Alex Vanderburgh is a Japanophile of note who was bitten by the martial arts bug that bites so many. He developed a martial arts / emotional intelligence combination program to youth all over the bay area. The programs are in elementary, Middle Schools, and at a national HMO. Alex holds a Shodan (first Degree) black belt in Kenpo Karate, a Shodan in Okinawan Kobudo, (weapons) and a Sandan (third degree black belt) in Aikido. Basically he is one of my more bad-ass costumers who came to sake with the same zest and zeal as he did to martial arts. I first started taking note of Alex when he would come into the store with list upon list. Everybody knows that I love folks with lists. Alex's list was compiled of the 50 brews that I recommended trying in my book, plus a secondary list of sakes from John G's book, and a personal list of sakes tasted in Japan. Is Alex a sommelier - No! Is he a writer - No! Is he an authority - No! But he is passionate - extremely passionate about sake and that is why I asked him to pick a brew or two that jumped out at him on his journeys.
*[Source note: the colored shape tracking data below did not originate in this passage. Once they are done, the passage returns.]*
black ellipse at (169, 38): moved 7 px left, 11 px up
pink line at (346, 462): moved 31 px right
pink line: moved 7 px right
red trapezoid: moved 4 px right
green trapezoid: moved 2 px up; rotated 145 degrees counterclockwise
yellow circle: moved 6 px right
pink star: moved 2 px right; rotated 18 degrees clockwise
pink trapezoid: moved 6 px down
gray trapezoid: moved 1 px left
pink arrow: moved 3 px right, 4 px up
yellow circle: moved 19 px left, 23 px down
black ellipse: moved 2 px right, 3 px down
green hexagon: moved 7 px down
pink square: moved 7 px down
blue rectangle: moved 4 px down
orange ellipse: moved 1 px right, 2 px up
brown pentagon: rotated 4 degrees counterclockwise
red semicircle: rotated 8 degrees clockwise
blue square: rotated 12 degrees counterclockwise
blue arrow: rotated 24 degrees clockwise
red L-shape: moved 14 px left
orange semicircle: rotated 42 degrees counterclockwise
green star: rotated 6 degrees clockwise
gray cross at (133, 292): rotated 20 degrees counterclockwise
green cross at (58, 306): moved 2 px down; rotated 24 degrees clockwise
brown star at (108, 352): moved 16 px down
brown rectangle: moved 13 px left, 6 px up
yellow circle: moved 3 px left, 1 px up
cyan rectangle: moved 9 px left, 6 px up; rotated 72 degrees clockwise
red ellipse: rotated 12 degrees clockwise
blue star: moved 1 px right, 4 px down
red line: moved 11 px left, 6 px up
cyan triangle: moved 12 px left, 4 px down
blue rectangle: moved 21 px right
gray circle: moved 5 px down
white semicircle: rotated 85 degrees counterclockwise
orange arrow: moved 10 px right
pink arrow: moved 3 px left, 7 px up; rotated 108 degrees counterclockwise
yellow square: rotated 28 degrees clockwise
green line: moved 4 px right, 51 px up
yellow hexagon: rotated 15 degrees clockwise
Alex provided me a list of sakes that he felt compelled to write about. I said whooooaaaaaa - way too many! But two brews stood out and I challenged Alex to compare and contrast two very different Dai Ginjos that we sell at True Sake. Most consumers pigeon hole Dai Ginjo into the soft/light/layered category, but few have been overpowered by big and bombastic premium brews. So Alex took the bait and herewith is his review of two Junmai Dai Ginjos - tigers of differing stripes.

Tail of Two Dai Ginjos- Harushika and Senpuku KuraAlthough I am new to the world of Sake- just finishing my first year- I could not resist the pun for this comparison. I am still struggling for the words that describe how radically different these two are- yet both wonderful in their own ways. They are both classified as Dai Ginjo, and both have a 50% seimeibui on their labels, but taste and feel like two different worlds. Side by side Senpuku Kura is 5 weight classes away. As a martial artist I would have to say that if they had to fight it out in the ring Senpuku Kura would knock Harushika out in one girlfriend absolutely loved Harushika and hated Senpuku Kura.

Where Senpuku Kura is bold, with a full body and a tail that lasts for days, Harushika was light, reminiscent of Yaegaki's Mu (which she also likes) It tricks you into thinking you are drinking water for a second, then suddenly the nuances start to appear and it blossoms into an amazing watercolor painting of flavor. Part of my brain wanted to find the reasons, the facts, the why this clear liquid in this bottle, that looks just like that clear liquid can possibly taste so amazingly different.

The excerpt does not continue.